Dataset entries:
--*--
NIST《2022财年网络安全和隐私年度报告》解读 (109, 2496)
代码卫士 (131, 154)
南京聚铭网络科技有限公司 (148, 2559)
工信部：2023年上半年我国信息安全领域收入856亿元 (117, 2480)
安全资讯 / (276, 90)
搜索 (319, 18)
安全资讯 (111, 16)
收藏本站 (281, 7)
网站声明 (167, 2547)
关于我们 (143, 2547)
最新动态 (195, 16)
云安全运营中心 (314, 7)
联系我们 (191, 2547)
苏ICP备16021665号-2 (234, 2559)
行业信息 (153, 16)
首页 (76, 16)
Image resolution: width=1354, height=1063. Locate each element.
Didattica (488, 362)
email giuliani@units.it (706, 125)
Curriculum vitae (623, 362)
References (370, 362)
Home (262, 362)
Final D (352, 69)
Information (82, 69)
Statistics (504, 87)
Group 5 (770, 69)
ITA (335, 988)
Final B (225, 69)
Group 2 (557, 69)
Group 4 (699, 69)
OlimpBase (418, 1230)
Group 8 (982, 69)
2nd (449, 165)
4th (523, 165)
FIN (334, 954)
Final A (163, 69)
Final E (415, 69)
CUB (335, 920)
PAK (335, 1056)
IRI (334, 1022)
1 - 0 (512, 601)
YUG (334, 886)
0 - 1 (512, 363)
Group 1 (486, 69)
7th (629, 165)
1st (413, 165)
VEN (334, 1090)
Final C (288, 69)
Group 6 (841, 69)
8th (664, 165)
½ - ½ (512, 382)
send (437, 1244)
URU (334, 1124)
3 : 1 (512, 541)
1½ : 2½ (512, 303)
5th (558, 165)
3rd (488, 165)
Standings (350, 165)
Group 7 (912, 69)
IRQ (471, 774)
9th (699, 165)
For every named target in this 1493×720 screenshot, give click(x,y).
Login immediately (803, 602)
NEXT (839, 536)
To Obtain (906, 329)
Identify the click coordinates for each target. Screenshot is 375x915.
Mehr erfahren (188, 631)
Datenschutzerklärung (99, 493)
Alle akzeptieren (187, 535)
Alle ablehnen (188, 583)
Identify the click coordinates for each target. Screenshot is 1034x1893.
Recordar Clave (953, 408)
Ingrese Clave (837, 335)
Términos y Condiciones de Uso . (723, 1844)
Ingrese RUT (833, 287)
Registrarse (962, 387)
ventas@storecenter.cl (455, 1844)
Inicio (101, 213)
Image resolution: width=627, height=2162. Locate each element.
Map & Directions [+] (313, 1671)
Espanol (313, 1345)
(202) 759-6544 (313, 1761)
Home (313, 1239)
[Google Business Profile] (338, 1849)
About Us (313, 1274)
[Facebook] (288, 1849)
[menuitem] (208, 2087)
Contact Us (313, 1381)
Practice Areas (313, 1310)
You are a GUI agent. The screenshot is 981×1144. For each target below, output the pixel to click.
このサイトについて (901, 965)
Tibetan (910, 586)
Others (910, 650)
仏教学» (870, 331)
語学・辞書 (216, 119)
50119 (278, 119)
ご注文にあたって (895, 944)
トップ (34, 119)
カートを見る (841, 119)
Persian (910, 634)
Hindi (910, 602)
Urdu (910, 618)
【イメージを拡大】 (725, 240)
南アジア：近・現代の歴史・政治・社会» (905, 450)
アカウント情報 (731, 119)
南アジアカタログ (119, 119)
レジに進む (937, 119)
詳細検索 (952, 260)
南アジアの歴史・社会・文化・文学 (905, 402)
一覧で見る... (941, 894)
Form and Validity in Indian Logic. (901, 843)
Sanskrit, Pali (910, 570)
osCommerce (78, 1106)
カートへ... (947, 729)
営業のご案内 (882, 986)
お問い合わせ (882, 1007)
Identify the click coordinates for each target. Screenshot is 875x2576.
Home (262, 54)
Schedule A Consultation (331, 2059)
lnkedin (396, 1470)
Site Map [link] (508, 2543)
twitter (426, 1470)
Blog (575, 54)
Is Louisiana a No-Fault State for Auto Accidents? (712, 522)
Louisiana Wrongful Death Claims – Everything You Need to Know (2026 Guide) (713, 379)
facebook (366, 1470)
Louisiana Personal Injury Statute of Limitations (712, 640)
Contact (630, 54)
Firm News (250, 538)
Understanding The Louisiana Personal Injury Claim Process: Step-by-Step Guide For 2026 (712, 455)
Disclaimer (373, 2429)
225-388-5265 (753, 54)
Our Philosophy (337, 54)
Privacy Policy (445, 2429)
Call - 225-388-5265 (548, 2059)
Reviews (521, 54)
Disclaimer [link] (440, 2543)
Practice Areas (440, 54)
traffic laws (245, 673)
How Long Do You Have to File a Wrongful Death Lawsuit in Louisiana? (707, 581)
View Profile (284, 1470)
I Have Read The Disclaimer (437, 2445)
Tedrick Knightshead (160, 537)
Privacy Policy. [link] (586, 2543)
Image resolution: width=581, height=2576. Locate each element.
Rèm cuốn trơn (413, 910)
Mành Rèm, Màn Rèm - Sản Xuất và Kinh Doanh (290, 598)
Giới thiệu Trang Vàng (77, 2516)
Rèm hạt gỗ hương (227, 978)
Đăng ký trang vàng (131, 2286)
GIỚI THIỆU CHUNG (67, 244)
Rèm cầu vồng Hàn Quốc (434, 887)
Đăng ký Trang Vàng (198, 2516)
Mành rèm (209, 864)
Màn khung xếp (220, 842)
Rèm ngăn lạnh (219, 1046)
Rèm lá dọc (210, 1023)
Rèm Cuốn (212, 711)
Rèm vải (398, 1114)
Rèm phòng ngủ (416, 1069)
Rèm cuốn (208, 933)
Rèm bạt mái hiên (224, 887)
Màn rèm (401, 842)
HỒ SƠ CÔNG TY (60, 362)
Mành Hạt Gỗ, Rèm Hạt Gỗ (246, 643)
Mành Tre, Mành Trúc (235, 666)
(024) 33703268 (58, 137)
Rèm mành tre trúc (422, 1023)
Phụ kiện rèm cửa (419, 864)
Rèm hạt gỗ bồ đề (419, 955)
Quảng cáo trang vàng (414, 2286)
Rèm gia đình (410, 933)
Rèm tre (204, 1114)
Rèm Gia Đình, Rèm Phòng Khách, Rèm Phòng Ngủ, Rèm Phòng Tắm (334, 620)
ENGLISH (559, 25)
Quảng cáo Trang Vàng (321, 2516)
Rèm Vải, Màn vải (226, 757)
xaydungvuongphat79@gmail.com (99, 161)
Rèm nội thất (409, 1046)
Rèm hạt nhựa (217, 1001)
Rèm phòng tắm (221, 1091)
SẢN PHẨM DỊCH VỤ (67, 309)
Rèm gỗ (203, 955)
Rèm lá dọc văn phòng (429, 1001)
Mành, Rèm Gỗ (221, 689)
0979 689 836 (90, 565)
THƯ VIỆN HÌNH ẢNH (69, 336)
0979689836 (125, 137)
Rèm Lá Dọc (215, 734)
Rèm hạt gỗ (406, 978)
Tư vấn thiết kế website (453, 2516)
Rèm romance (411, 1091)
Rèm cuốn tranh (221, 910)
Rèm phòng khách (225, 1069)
--*--
All lines above containing the string "Quảng" are to be collected.

## SOLUTION TO THE EXERCISE
Quảng cáo trang vàng (414, 2286)
Quảng cáo Trang Vàng (321, 2516)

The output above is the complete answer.